Foxes' fall from grace just the latest in long litany of sporting meltdowns
Leicester City's shambolic defense of its Premier League title leaves it in serious danger of relegation, but the Foxes would not be the first fairytale sporting success to quickly descend into a nightmare. Here are five other examples:
1 Cricket - Ashes to ashes: In a bizarre piece of scheduling, two Ashes series were contested in 2013.
England generally outplayed Australia in the series it hosted, winning 3-0 and coming close to a first ever 4-0 success. That Aussie side was labeled the worst to have toured England. Months later, England returned home shellshocked as the revitalized Aussies - not far removed from the same group humiliated earlier in the year - turned things round in remarkable fashion and whitewashed the tourist 5-0 Down Under in a series that stretched into 2014. Until the recent 4-0 series loss to India, it was probably the lowest point of the four-and-a-half-year tenure of captain Alastair Cook, who resigned last week to be replaced by Joe Root.
2 Boxing - Buster blows up: James 'Buster' Douglas tamed the fearsome Mike Tyson in their 1990 world heavyweight title bout when the 42/1 outsider scored one of the biggest upsets in boxing history. But Douglas, whose preparation was upset by the death of his mother, was unable to summon up that same intensity nearly a year later as his first defense ended in a third-round KO loss to Evander Holyfield. The only intensity he came up with was to balloon in size till he came close to dying. That sparked him out of his lassitude, but despite winning several bouts on returning to the ring there was never a likelihood he would regain the golden touch that for just one memorable night in Japan earned him his place in the history books.

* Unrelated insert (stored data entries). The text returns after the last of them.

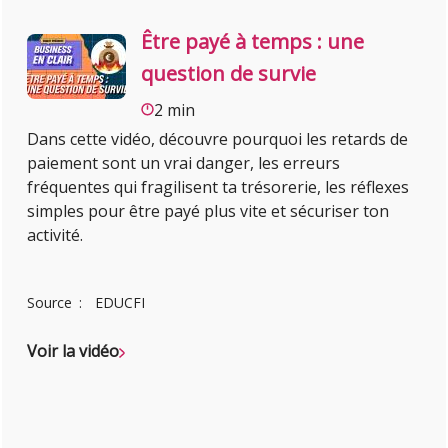
Être payé à temps : une
question de survie
2 min
Dans cette vidéo, découvre pourquoi les retards de
paiement sont un vrai danger, les erreurs
fréquentes qui fragilisent ta trésorerie, les réflexes
simples pour être payé plus vite et sécuriser ton
activité.
Source
EDUCFI
Voir la vidéo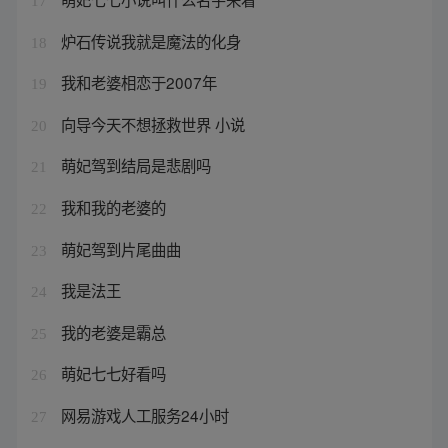
17
炉石传说我就是魔法的化身
18
我和老婆相恋于2007年
19
向导今天不想拯救世界 小说
20
萌妃驾到结局是悲剧吗
21
我和我的老婆的
22
萌妃驾到片尾曲曲
23
我是法王
24
我的老婆是霸总
25
萌妃七七好看吗
26
网易游戏人工服务24小时
27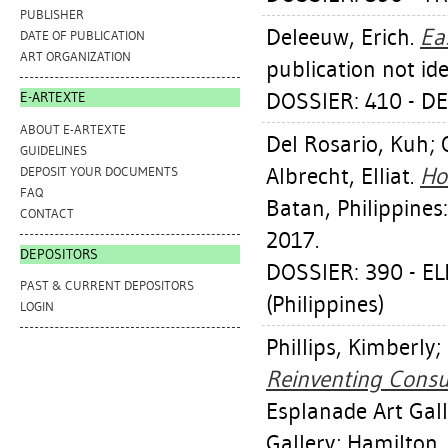
PUBLISHER
Deleeuw, Erich
.
Ea
DATE OF PUBLICATION
ART ORGANIZATION
publication not ide
DOSSIER: 410 - D
E-ARTEXTE
ABOUT E-ARTEXTE
Del Rosario, Kuh
;
GUIDELINES
Albrecht, Elliat
.
Ho
DEPOSIT YOUR DOCUMENTS
FAQ
Batan, Philippines
CONTACT
2017.
DEPOSITORS
DOSSIER: 390 - E
PAST & CURRENT DEPOSITORS
(Philippines)
LOGIN
Phillips, Kimberly
;
Reinventing Cons
Esplanade Art Gall
Gallery; Hamilton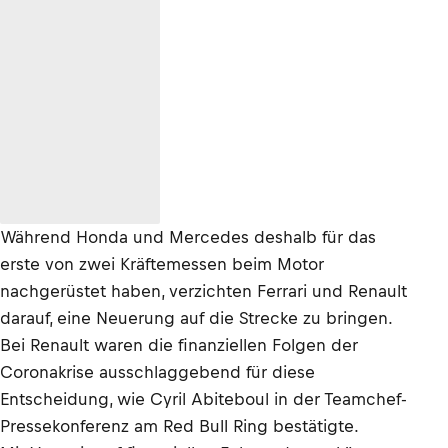
Während Honda und Mercedes deshalb für das
erste von zwei Kräftemessen beim Motor
nachgerüstet haben, verzichten Ferrari und Renault
darauf, eine Neuerung auf die Strecke zu bringen.
Bei Renault waren die finanziellen Folgen der
Coronakrise ausschlaggebend für diese
Entscheidung, wie Cyril Abiteboul in der Teamchef-
Pressekonferenz am Red Bull Ring bestätigte.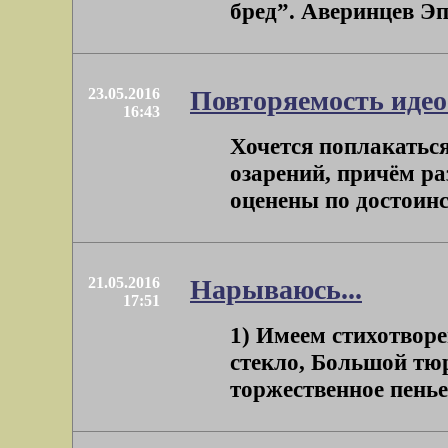
бред”. Аверинцев Эпи
23.05.2016
Повторяемость идео
16:43
Хочется поплакатьс
озарений, причём р
оценены по достоинст
21.05.2016
Нарываюсь...
17:51
1) Имеем стихотворе
стекло, Большой тюр
торжественное пенье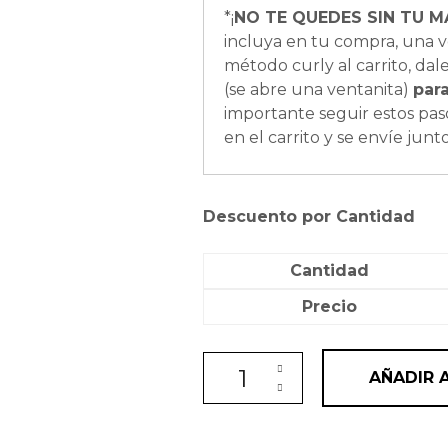
*¡
NO TE QUEDES SIN TU M
incluya en tu compra, una v
método curly al carrito, dale 
(se abre una ventanita)
par
importante seguir estos pas
en el carrito y se envíe junt
Descuento por Cantidad
Cantidad
Precio
Champú fortalecedor y crecimi
AÑADIR 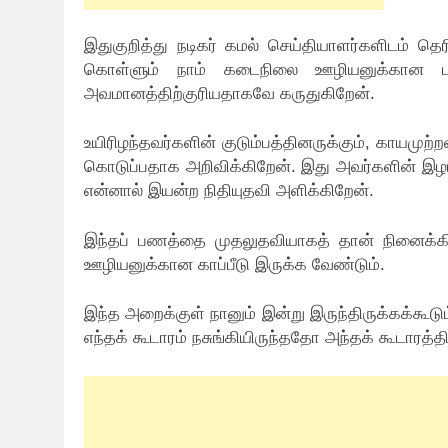
இதுகுறித்து நடிகர் கமல் செய்தியாளர்களிடம் தெ
கொள்ளும் நாம் கடைநிலை ஊழியனுக்கான பா
அவமானத்திற்குரியதாகவே கருதுகிறேன்.
உயிரிழந்தவர்களின் குடும்பத்தினருக்கும், காயமுற
கொடுப்பதாக அறிவிக்கிறேன். இது அவர்களின் இழப்ப
என்னால் இயன்ற நிதியுதவி அளிக்கிறேன்.
இந்தப் பணத்தை முதலுதவியாகத் தான் நினைக்கி
ஊழியனுக்கான காப்பீடு இருக்க வேண்டும்.
இந்த அறைக்குள் நானும் இன்று இருந்திருக்கக்கூடும்
எந்தக் கூடாரம் நசுங்கியிருந்ததோ அந்தக் கூடாரத்த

3 Soccer - Merkel's mistake: Nuremberg made sporting headlines in 1968 when it captured the Bundesliga title under the guidance of coach Max Merkel. However, Merkel, unlike Claudio Ranieri with his Leicester squad this season, didn't retain faith in his league winners. Many were sold, including top scorer Franz Brungs, as Merkel brought in 11 fresh faces. However, it backfired in catastrophic fashion as Nuremberg, currently in Germany's second tier, struggled from the start and Merkel was fired with several matches remaining. His departure did not stop the rot, and relegation followed at the end of the season.
4 Golf - Aussie's sob story: Debonair Australian golfer Ian Baker-Finch looked to be on the trajectory to greater things when he captured the 1991 British Open at age 31. But it proved to be the peak as his game plummeted at top speed into the equivalent of Dante's Inferno. He won a couple of times on the less competitive Australian tour, but in the cauldron of the PGA Tour and the majors he was utterly drained of confidence. Baker-Finch reached his nadir in the 1997 British Open, where he shot an opening 92 and broke down in tears in the locker room before announcing tournament golf was over for him. "I felt like I was walking naked, like the grass was taller than me," Baker-Finch told the Golf Today website. "I tried to walk with my head high, but it was really hard."
5 Racing - Coin flip: Unglamorous 100/1 shot Norton's Coin rode to a fairytale win in the 1990 Cheltenham Gold Cup, steeplechasing's premier event. The gelding's trainer, Welsh dairy farmer Sirrell Griffiths, had only two other horses in his stable, which greatly impressed Britain's Queen Mother, an avid racing fan who presented the trophy. "She said to me, 'I think it's marvelous to think that you've only got two horses and you can win a race like this," recalled Griffiths in 2015. Norton's Coin won just once in 18 more starts. Not even legendary jockey Lester Piggott could conjure some magic out of him when he ran over the flat at Royal Ascot.